▶ **Exercise**
Type out each record word for word. Pictures stay out.

▶ **Records to use**
+ + +
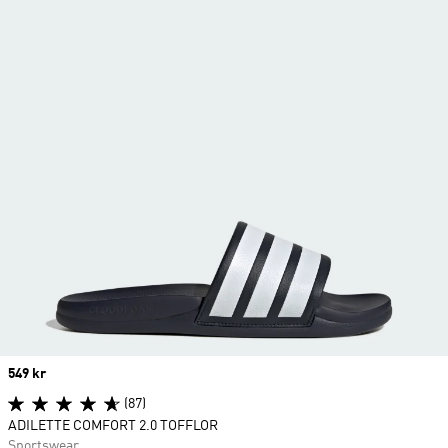
Price
549 kr
(87)
ADILETTE COMFORT 2.0 TOFFLOR
Sportswear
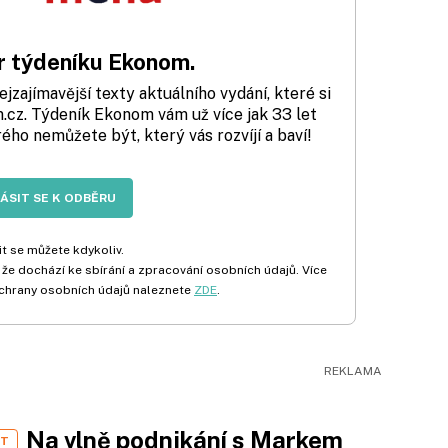
 týdeníku Ekonom.
zajímavější texty aktuálního vydání, které si
cz. Týdeník Ekonom vám už více jak 33 let
rého nemůžete být, který vás rozvíjí a baví!
LÁSIT SE K ODBĚRU
t se můžete kdykoliv.
 že dochází ke sbírání a zpracování osobních údajů. Více
chrany osobních údajů naleznete
ZDE
.
Na vlně podnikání s Markem
ST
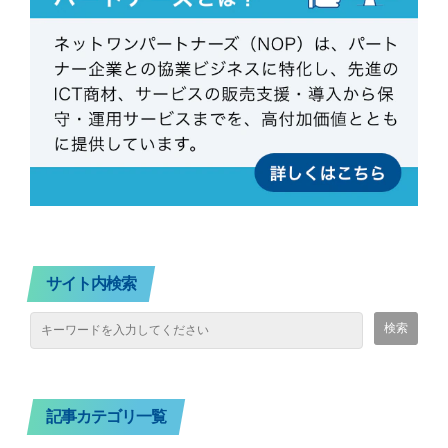
サイト内検索
記事カテゴリ一覧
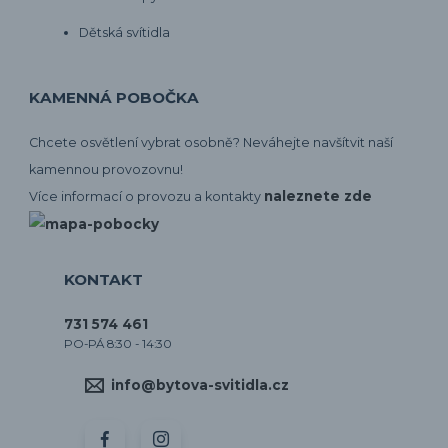
Dětská svítidla
KAMENNÁ POBOČKA
Chcete osvětlení vybrat osobně? Neváhejte navšítvit naší
kamennou provozovnu!
naleznete zde
Více informací o provozu a kontakty
KONTAKT
731 574 461
PO-PÁ 8:30 - 14:30
info@bytova-svitidla.cz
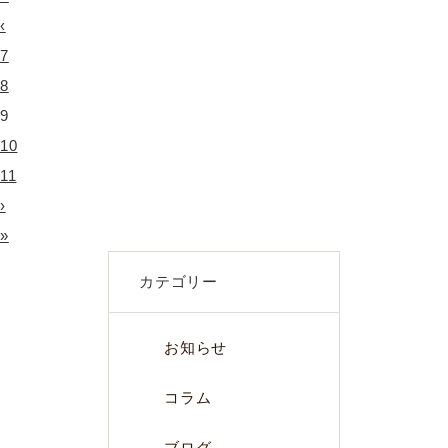
‹
7
8
9
10
11
›
»
カテゴリー
お知らせ
コラム
ブログ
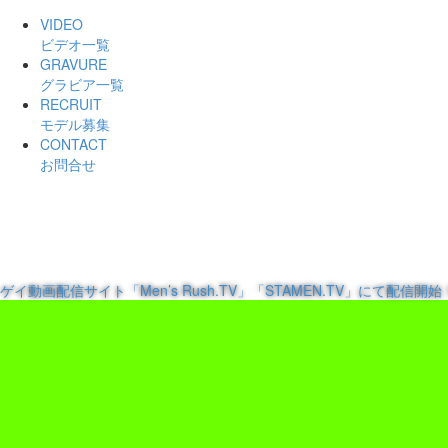
VIDEO
ビデオ一覧
GRAVURE
グラビア一覧
RECRUIT
モデル募集
CONTACT
お問合せ
ゲイ動画配信サイト「Men’s Rush.TV」「STAMEN.TV」にて配信開始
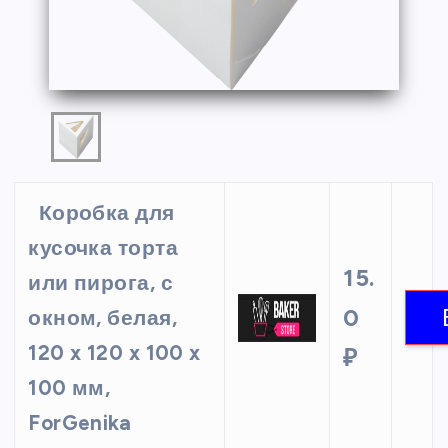
Коробка для
кусочка торта
15.
или пирога, с
0
окном, белая,
120 x 120 x 100 x
₽
100 мм,
ForGenika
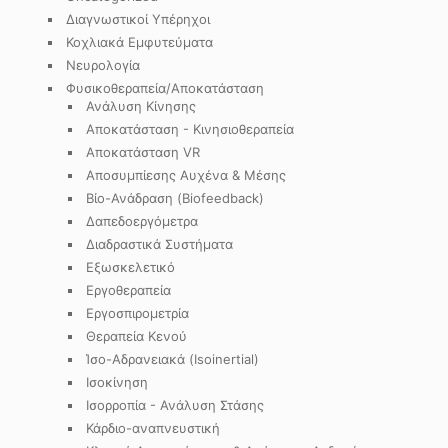
Διαγνωστικοί Υπέρηχοι
Κοχλιακά Εμφυτεύματα
Νευρολογία
Φυσικοθεραπεία/Αποκατάσταση
Ανάλυση Κίνησης
Αποκατάσταση - Κινησιοθεραπεία
Αποκατάσταση VR
Αποσυμπίεσης Αυχένα & Μέσης
Βίο-Ανάδραση (Biofeedback)
Δαπεδοεργόμετρα
Διαδραστικά Συστήματα
Εξωσκελετικό
Εργοθεραπεία
Εργοσπιρομετρία
Θεραπεία Κενού
Ίσο-Αδρανειακά (Isoinertial)
Ισοκίνηση
Ισορροπία - Ανάλυση Στάσης
Κάρδιο-αναπνευστική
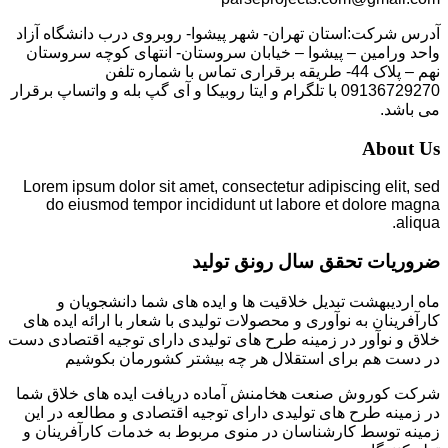
آدرس شرکت:استان تهران- شهر پیشوا- روبروی درب دانشگاه آزاد
واحد ورامین – پیشوا – خیابان سروستان- انتهای کوچه سروستان
نهم – پلاک 44- طریقه برقراری تماس با شماره تلفن
09136729270 با تلگرام و ایتا روبیکا و آی گپ بله و واتساپ برقرار
می باشد.
About Us
Lorem ipsum dolor sit amet, consectetur adipiscing elit, sed
do eiusmod tempor incididunt ut labore et dolore magna
aliqua.
ضروریات تحقق سال رونق تولید
ماه اردیبهشت تبدیل خلاقیت ها و ایده های شما دانشجویان و
کارآفرینان به نوآوری و محصولات تولیدی با شعار با ارائه ایده های
خلاق و نوآور در زمینه طرح های تولیدی دارای توجیه اقتصادی دست
در دست هم برای استقلال هر چه بیشتر کشورمان بکوشیم
شرکت کوروش صنعت هخامنش آماده دریافت ایده های خلاق شما
در زمینه طرح های تولیدی دارای توجیه اقتصادی و مطالعه در این
زمینه توسط کارشناسان در منوی مربوط به خدمات کارآفرینان و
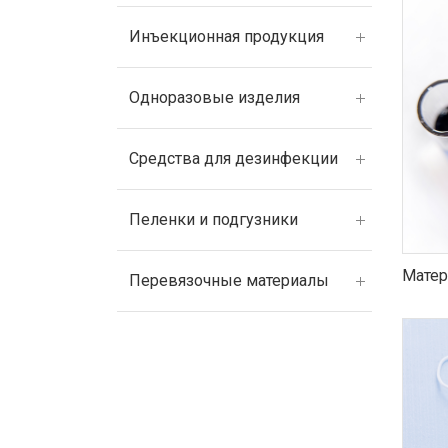
Инъекционная продукция
Одноразовые изделия
Средства для дезинфекции
Пеленки и подгузники
Матер
Перевязочные материалы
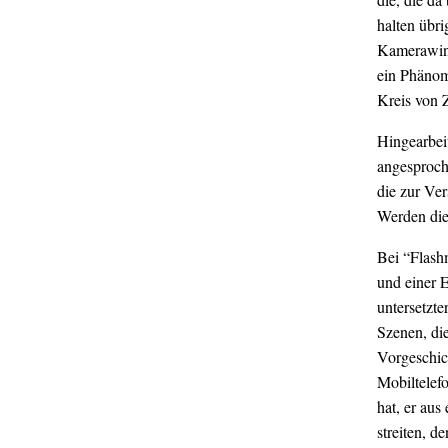
halten übr
Kamerawink
ein Phänom
Kreis von 
Hingearbei
angesproch
die zur Ve
Werden die
Bei “Flash
und einer E
untersetzte
Szenen, di
Vorgeschich
Mobiltelefo
hat, er aus
streiten, d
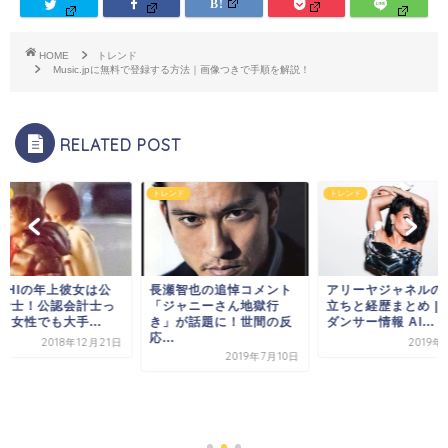
HOME
トレンド
Music.jpに無料で登録する方法｜画像つきで手順を解説！
RELATED POST
トレンド
トレンド
上彼女は公
長瀬智也の追悼コメント
アリーヤジャネルの生い
認会計士っ
「ジャニーさん地獄行
立ちと経歴まとめ | 海外
手...
き」が話題に！世間の反
ダンサー情報 Al...
応...
18年12月21日
2019年1月7日
2019年7月10日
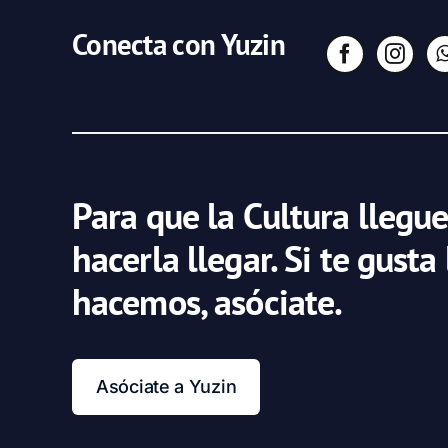
Conecta con Yuzin
Para que la Cultura llegue
hacerla llegar. Si te gusta
hacemos, asóciate.
Asóciate a Yuzin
+ + +
▶ **Solution for this exercise**
Price
549 kr
(87)
ADILETTE COMFORT 2.0 TOFFLOR
Sportswear
 týdeníku Ekonom.
zajímavější texty aktuálního vydání, které si
cz. Týdeník Ekonom vám už více jak 33 let
rého nemůžete být, který vás rozvíjí a baví!
LÁSIT SE K ODBĚRU
t se můžete kdykoliv.
 že dochází ke sbírání a zpracování osobních údajů. Více
chrany osobních údajů naleznete
ZDE
.
Na vlně podnikání s Markem
ST
サイト内検索
記事カテゴリ一覧
Dětská svítidla
KAMENNÁ POBOČKA
Chcete osvětlení vybrat osobně? Neváhejte navšítvit naší
kamennou provozovnu!
naleznete zde
Více informací o provozu a kontakty
KONTAKT
731 574 461
PO-PÁ 8:30 - 14:30
info@bytova-svitidla.cz
‹
7
8
9
10
11
›
»
カテゴリー
お知らせ
コラム
ブログ
VIDEO
ビデオ一覧
GRAVURE
グラビア一覧
RECRUIT
モデル募集
CONTACT
お問合せ
ゲイ動画配信サイト「Men’s Rush.TV」「STAMEN.TV」にて配信開始
Коробка для
кусочка торта
15.
или пирога, с
0
окном, белая,
120 x 120 x 100 x
₽
100 мм,
ForGenika
Διαγνωστικοί Υπέρηχοι
Κοχλιακά Εμφυτεύματα
Νευρολογία
Φυσικοθεραπεία/Αποκατάσταση
Ανάλυση Κίνησης
Αποκατάσταση - Κινησιοθεραπεία
Αποκατάσταση VR
Αποσυμπίεσης Αυχένα & Μέσης
Βίο-Ανάδραση (Biofeedback)
Δαπεδοεργόμετρα
Διαδραστικά Συστήματα
Εξωσκελετικό
Εργοθεραπεία
Εργοσπιρομετρία
Θεραπεία Κενού
Ίσο-Αδρανειακά (Isoinertial)
Ισοκίνηση
Ισορροπία - Ανάλυση Στάσης
Κάρδιο-αναπνευστική
آدرس شرکت:استان تهران- شهر پیشوا- روبروی درب دانشگاه آزاد
واحد ورامین – پیشوا – خیابان سروستان- انتهای کوچه سروستان
نهم – پلاک 44- طریقه برقراری تماس با شماره تلفن
09136729270 با تلگرام و ایتا روبیکا و آی گپ بله و واتساپ برقرار
می باشد.
About Us
Lorem ipsum dolor sit amet, consectetur adipiscing elit, sed
do eiusmod tempor incididunt ut labore et dolore magna
aliqua.
ضروریات تحقق سال رونق تولید
ماه اردیبهشت تبدیل خلاقیت ها و ایده های شما دانشجویان و
کارآفرینان به نوآوری و محصولات تولیدی با شعار با ارائه ایده های
خلاق و نوآور در زمینه طرح های تولیدی دارای توجیه اقتصادی دست
در دست هم برای استقلال هر چه بیشتر کشورمان بکوشیم
شرکت کوروش صنعت هخامنش آماده دریافت ایده های خلاق شما
در زمینه طرح های تولیدی دارای توجیه اقتصادی و مطالعه در این
زمینه توسط کارشناسان در منوی مربوط به خدمات کارآفرینان و
Инъекционная продукция
Одноразовые изделия
Средства для дезинфекции
Пеленки и подгузники
Матер
Перевязочные материалы
halten übr
Kamerawink
ein Phänom
Kreis von 
Hingearbei
angesproch
die zur Ve
Werden die
Bei “Flash
und einer E
untersetzte
Szenen, di
Vorgeschich
Mobiltelefo
hat, er aus
streiten, d
HOME
トレンド
Music.jpに無料で登録する方法｜画像つきで手順を解説！
RELATED POST
トレンド
トレンド
上彼女は公
長瀬智也の追悼コメント
アリーヤジャネルの生い
認会計士っ
「ジャニーさん地獄行
立ちと経歴まとめ | 海外
手...
き」が話題に！世間の反
ダンサー情報 Al...
応...
18年12月21日
2019年1月7日
2019年7月10日
Conecta con Yuzin
Para que la Cultura llegue
hacerla llegar. Si te gusta
hacemos, asóciate.
Asóciate a Yuzin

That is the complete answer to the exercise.